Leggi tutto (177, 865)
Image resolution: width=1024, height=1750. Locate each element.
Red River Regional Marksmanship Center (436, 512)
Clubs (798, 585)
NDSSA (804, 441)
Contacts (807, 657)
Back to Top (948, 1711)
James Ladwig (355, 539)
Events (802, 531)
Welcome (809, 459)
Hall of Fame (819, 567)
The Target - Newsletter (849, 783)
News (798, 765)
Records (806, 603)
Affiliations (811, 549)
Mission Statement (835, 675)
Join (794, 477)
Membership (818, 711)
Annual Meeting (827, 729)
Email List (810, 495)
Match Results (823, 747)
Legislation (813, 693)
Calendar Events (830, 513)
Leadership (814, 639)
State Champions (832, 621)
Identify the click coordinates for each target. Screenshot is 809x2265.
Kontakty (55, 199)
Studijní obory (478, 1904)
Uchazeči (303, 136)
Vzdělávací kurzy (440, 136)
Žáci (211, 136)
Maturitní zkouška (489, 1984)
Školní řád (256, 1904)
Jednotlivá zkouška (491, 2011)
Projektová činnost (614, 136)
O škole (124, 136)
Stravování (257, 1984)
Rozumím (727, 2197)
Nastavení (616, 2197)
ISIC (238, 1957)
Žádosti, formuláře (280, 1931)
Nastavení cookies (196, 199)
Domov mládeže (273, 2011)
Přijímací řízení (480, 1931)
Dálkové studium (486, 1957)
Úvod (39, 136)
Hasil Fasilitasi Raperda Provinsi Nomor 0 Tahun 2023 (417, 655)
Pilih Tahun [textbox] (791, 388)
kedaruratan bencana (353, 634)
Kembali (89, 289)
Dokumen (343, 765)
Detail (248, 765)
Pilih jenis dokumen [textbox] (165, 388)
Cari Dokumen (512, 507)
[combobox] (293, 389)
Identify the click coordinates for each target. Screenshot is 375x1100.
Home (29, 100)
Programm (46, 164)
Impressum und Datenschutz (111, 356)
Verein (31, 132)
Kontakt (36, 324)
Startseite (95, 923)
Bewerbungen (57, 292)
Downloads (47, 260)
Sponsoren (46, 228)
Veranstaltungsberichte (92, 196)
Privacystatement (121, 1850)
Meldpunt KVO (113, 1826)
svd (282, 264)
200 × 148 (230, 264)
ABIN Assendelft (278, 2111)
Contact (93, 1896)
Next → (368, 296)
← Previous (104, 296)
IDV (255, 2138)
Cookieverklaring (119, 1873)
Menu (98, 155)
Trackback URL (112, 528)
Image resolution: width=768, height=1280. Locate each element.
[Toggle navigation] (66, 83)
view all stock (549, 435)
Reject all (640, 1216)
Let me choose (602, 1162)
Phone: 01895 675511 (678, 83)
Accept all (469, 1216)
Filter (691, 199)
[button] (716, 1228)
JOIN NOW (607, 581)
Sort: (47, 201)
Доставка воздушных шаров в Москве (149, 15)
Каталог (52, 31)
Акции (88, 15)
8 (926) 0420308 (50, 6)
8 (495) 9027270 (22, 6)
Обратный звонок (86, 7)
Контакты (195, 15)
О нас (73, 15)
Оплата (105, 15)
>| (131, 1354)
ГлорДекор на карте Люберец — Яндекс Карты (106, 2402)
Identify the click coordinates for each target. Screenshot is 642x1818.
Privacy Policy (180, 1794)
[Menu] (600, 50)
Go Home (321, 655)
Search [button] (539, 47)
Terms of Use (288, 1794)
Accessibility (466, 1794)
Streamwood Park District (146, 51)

+===+

What you will do>
Repeat exactly, please, each line from the beginning of the data through the line with "Calendar Events (830, 513)" in it, and only those lines.

Final answer>
Leggi tutto (177, 865)
Image resolution: width=1024, height=1750. Locate each element.
Red River Regional Marksmanship Center (436, 512)
Clubs (798, 585)
NDSSA (804, 441)
Contacts (807, 657)
Back to Top (948, 1711)
James Ladwig (355, 539)
Events (802, 531)
Welcome (809, 459)
Hall of Fame (819, 567)
The Target - Newsletter (849, 783)
News (798, 765)
Records (806, 603)
Affiliations (811, 549)
Mission Statement (835, 675)
Join (794, 477)
Membership (818, 711)
Annual Meeting (827, 729)
Email List (810, 495)
Match Results (823, 747)
Legislation (813, 693)
Calendar Events (830, 513)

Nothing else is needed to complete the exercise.